RECORDS SHOWN.

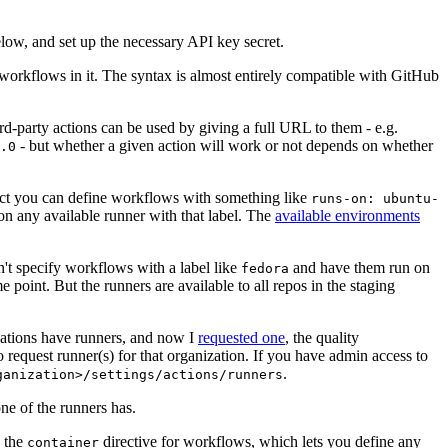
below, and set up the necessary API key secret.
 workflows in it. The syntax is almost entirely compatible with GitHub
ird-party actions can be used by giving a full URL to them - e.g.
- but whether a given action will work or not depends on whether
.0
ject you can define workflows with something like
runs-on: ubuntu-
on any available runner with that label. The
available environments
n't specify workflows with a label like
and have them run on
fedora
 point. But the runners are available to all repos in the staging
izations have runners, and now I
requested one
, the quality
 to request runner(s) for that organization. If you have admin access to
.
ganization>/settings/actions/runners
one of the runners has.
n the
directive for workflows, which lets you define any
container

INSTRUCTIONS FOR THE TASK.
Give back the material word for word and drop the pictures it holds.

ANSWER SECTION.
below, and set up the necessary API key secret.
 workflows in it. The syntax is almost entirely compatible with GitHub
ird-party actions can be used by giving a full URL to them - e.g.
- but whether a given action will work or not depends on whether
.0
ject you can define workflows with something like
runs-on: ubuntu-
on any available runner with that label. The
available environments
n't specify workflows with a label like
and have them run on
fedora
 point. But the runners are available to all repos in the staging
izations have runners, and now I
requested one
, the quality
 to request runner(s) for that organization. If you have admin access to
.
ganization>/settings/actions/runners
one of the runners has.
n the
directive for workflows, which lets you define any
container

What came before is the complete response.